Segment Start: INFORMATION GIVEN

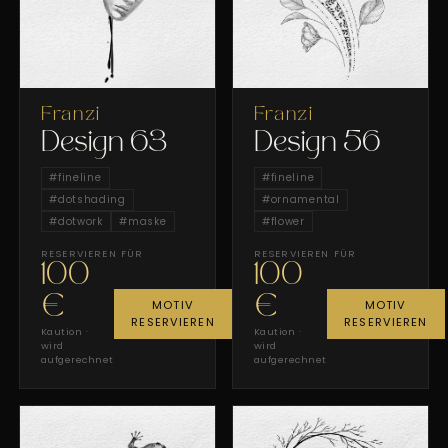
Franzi
Franzi
Design 63
Design 56
#
fineline
#
fineline
#
dotshading
#
ornamental
#
dotwork
#
maske
#
flower
RESERVIEREN FÜR
RESERVIEREN FÜR
100
100
€
€
MOTIV
MOTIV
RESERVIEREN
RESERVIEREN
Kaution ·
Kaution ·
wird
wird
aufgerechnet
aufgerechnet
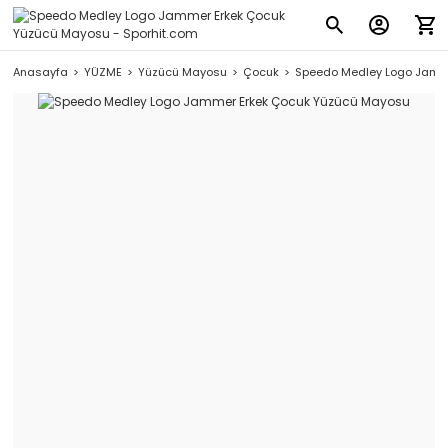
Anasayfa
YÜZME
Yüzücü Mayosu
Çocuk
Speedo Medley Logo Jamm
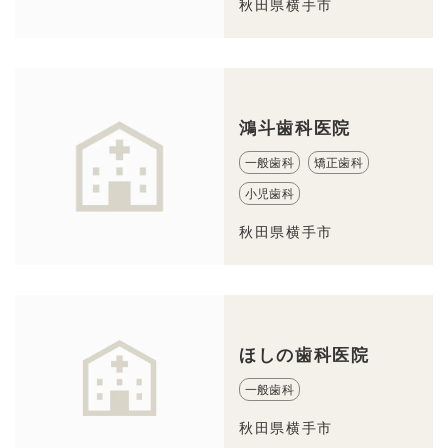
秋田県横手市
鴻斗歯科医院
一般歯科
矯正歯科
小児歯科
秋田県横手市
ほしの歯科医院
一般歯科
秋田県横手市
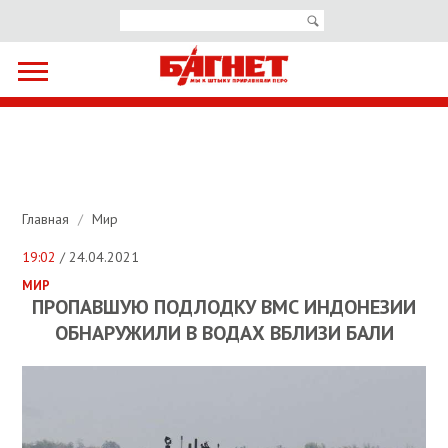
Главная
/
Мир
19:02
/ 24.04.2021
МИР
ПРОПАВШУЮ ПОДЛОДКУ ВМС ИНДОНЕЗИИ
ОБНАРУЖИЛИ В ВОДАХ ВБЛИЗИ БАЛИ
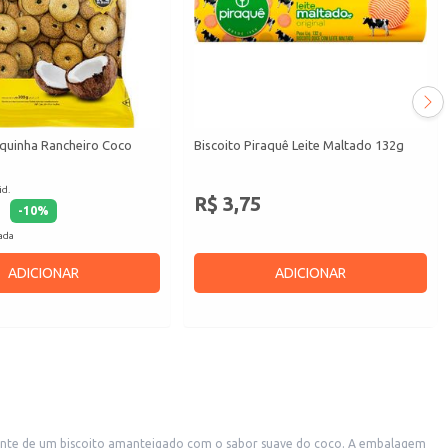
squinha Rancheiro Coco
Biscoito Piraquê Leite Maltado 132g
id.
R$ 3,75
-
10
%
cada
ADICIONAR
ADICIONAR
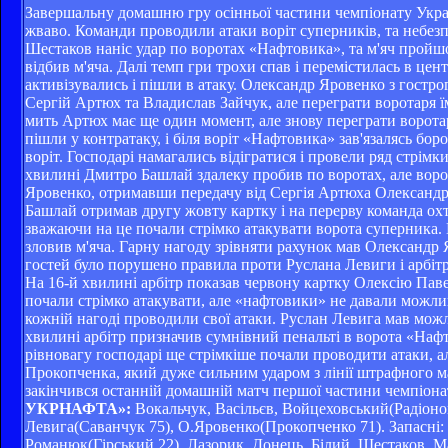
Завершальну домашню гру осінньої частини чемпіонату Укра
жваво. Команди проводили атаки воріт суперників, та небезпеч
Шестаков наніс удар по воротах «Нафтовика», та м'яч пройшо
відбив м'яча. Далі темп гри трохи спав і перемістилась в це
активізувались і пішли в атаку. Олександр Яровенко з гострог
Сергій Артюх та Владислав Зайчук, але переграти воротаря їм
мить Артюх має ще один момент, але знову переграти воротар
пішли у контратаку, і біля воріт «Нафтовика» зав'язалясь б
воріт. Господарі намагались відігратися і провели ряд стрімк
хвилині Дмитро Башлай здалеку пробив по воротах, але ворот
Яровенко, отримавши передачу від Сергія Артюха Олександр
Башлай отримав другу жовту картку і на перерву команда ох
зважаючи на це почали стрімко атакувати ворота суперника.
зловив м'яча. Гарну нагоду зрівняти рахунок мав Олександр 
гостей було порушено правила проти Руслана Левиги і арбіт
На 16-й хвилині арбітр показав червону картку Олексію Паве
почали стрімко атакувати, але «нафтовики» не давали можливо
кожній нагоді проводили свої атаки. Руслан Левига мав можли
хвилині арбітр призначив сумнівний пенальті в ворота «На
рівновагу господарі ще стрімкіше почали проводити атаки, ал
Прокопченка, який дуже сильним ударом з лінії штрафного ма
закінчився останній домашній матч першої частини чемпіона
УКРНАФТА»:
Вокальчук, Васільєв, Войцеховський(Радіоно
Левига(Саванчук 75), О.Яровенко(Прокопченко 71). Запасні: 
Романюк(Гірський 22), Лазорик, Донець, Білий, Шестаков, М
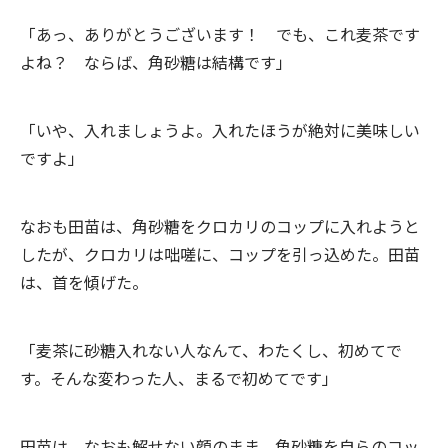
「あっ、ありがとうございます！ でも、これ麦茶です
よね？ ならば、角砂糖は結構です」
「いや、入れましょうよ。入れたほうが絶対に美味しい
ですよ」
なおも田苗は、角砂糖をクロカリのコップに入れようと
したが、クロカリは咄嗟に、コップを引っ込めた。田苗
は、首を傾げた。
「麦茶に砂糖入れない人なんて、わたくし、初めてで
す。そんな変わった人、まるで初めてです」
田苗は、なおも解せない顔のまま、角砂糖を自らのコッ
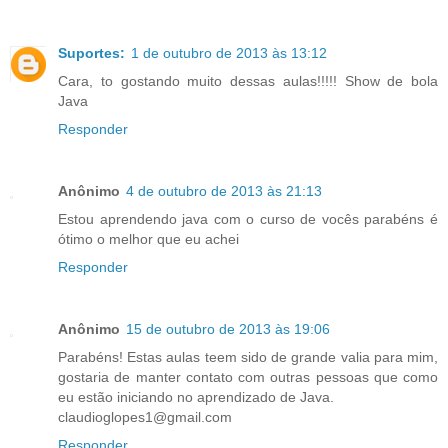
Suportes:
1 de outubro de 2013 às 13:12
Cara, to gostando muito dessas aulas!!!!! Show de bola
Java
Responder
Anônimo
4 de outubro de 2013 às 21:13
Estou aprendendo java com o curso de vocês parabéns é
ótimo o melhor que eu achei
Responder
Anônimo
15 de outubro de 2013 às 19:06
Parabéns! Estas aulas teem sido de grande valia para mim,
gostaria de manter contato com outras pessoas que como
eu estão iniciando no aprendizado de Java.
claudioglopes1@gmail.com
Responder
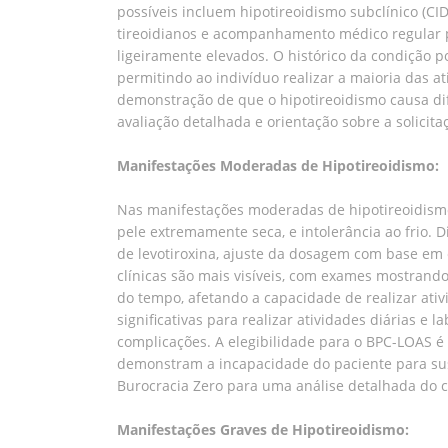
possíveis incluem hipotireoidismo subclínico (CI
tireoidianos e acompanhamento médico regular pa
ligeiramente elevados. O histórico da condição p
permitindo ao indivíduo realizar a maioria das 
demonstração de que o hipotireoidismo causa dif
avaliação detalhada e orientação sobre a solicit
Manifestações Moderadas de Hipotireoidismo:
Nas manifestações moderadas de hipotireoidismo,
pele extremamente seca, e intolerância ao frio. 
de levotiroxina, ajuste da dosagem com base em
clínicas são mais visíveis, com exames mostrand
do tempo, afetando a capacidade de realizar ativ
significativas para realizar atividades diárias e
complicações. A elegibilidade para o BPC-LOAS é 
demonstram a incapacidade do paciente para sus
Burocracia Zero para uma análise detalhada do c
Manifestações Graves de Hipotireoidismo:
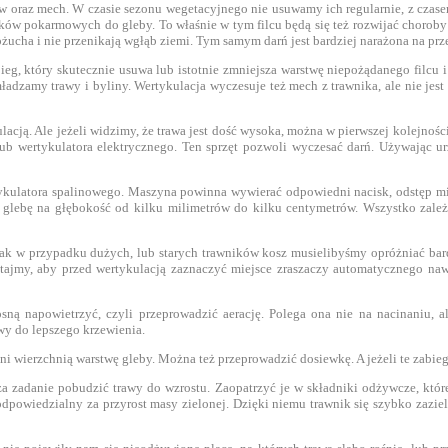
aw oraz mech. W czasie sezonu wegetacyjnego nie usuwamy ich regularnie, z czase
ków pokarmowych do gleby. To właśnie w tym filcu będą się też rozwijać choroby 
żucha i nie przenikają wgłąb ziemi. Tym samym darń jest bardziej narażona na prz
eg, który skutecznie usuwa lub istotnie zmniejsza warstwę niepożądanego filcu
dzamy trawy i byliny. Wertykulacja wyczesuje też mech z trawnika, ale nie jest t
lacją. Ale jeżeli widzimy, że trawa jest dość wysoka, można w pierwszej kolejnośc
ub wertykulatora elektrycznego. Ten sprzęt pozwoli wyczesać darń. Używając u
tykulatora spalinowego. Maszyna powinna wywierać odpowiedni nacisk, odstęp m
nały glebę na głębokość od kilku milimetrów do kilku centymetrów. Wszystko zal
ak w przypadku dużych, lub starych trawników kosz musielibyśmy opróżniać bard
ętajmy, aby przed wertykulacją zaznaczyć miejsce zraszaczy automatycznego nawa
sną napowietrzyć, czyli przeprowadzić aerację. Polega ona nie na nacinaniu, 
wy do lepszego krzewienia.
źni wierzchnią warstwę gleby. Można też przeprowadzić dosiewkę. A jeżeli te zabi
a zadanie pobudzić trawy do wzrostu. Zaopatrzyć je w składniki odżywcze, które
 odpowiedzialny za przyrost masy zielonej. Dzięki niemu trawnik się szybko zaziel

Segment End: INFORMATION GIVEN

THE PROBLEM: Nothing but the lines from the one with "ligeiramente elevados. O" through the end of the entries above, both included, should be set down, exactly and without pictures.

EXERCISE RESPONSE:
ligeiramente elevados. O histórico da condição p
permitindo ao indivíduo realizar a maioria das 
demonstração de que o hipotireoidismo causa dif
avaliação detalhada e orientação sobre a solicit
Manifestações Moderadas de Hipotireoidismo:
Nas manifestações moderadas de hipotireoidismo,
pele extremamente seca, e intolerância ao frio. 
de levotiroxina, ajuste da dosagem com base em
clínicas são mais visíveis, com exames mostrand
do tempo, afetando a capacidade de realizar ativ
significativas para realizar atividades diárias e
complicações. A elegibilidade para o BPC-LOAS é 
demonstram a incapacidade do paciente para sus
Burocracia Zero para uma análise detalhada do c
Manifestações Graves de Hipotireoidismo:
aw oraz mech. W czasie sezonu wegetacyjnego nie usuwamy ich regularnie, z czase
ków pokarmowych do gleby. To właśnie w tym filcu będą się też rozwijać choroby 
żucha i nie przenikają wgłąb ziemi. Tym samym darń jest bardziej narażona na prz
eg, który skutecznie usuwa lub istotnie zmniejsza warstwę niepożądanego filcu
dzamy trawy i byliny. Wertykulacja wyczesuje też mech z trawnika, ale nie jest t
lacją. Ale jeżeli widzimy, że trawa jest dość wysoka, można w pierwszej kolejnośc
ub wertykulatora elektrycznego. Ten sprzęt pozwoli wyczesać darń. Używając u
tykulatora spalinowego. Maszyna powinna wywierać odpowiedni nacisk, odstęp m
nały glebę na głębokość od kilku milimetrów do kilku centymetrów. Wszystko zal
ak w przypadku dużych, lub starych trawników kosz musielibyśmy opróżniać bard
ętajmy, aby przed wertykulacją zaznaczyć miejsce zraszaczy automatycznego nawa
sną napowietrzyć, czyli przeprowadzić aerację. Polega ona nie na nacinaniu, 
wy do lepszego krzewienia.
źni wierzchnią warstwę gleby. Można też przeprowadzić dosiewkę. A jeżeli te zabi
a zadanie pobudzić trawy do wzrostu. Zaopatrzyć je w składniki odżywcze, które
 odpowiedzialny za przyrost masy zielonej. Dzięki niemu trawnik się szybko zaziel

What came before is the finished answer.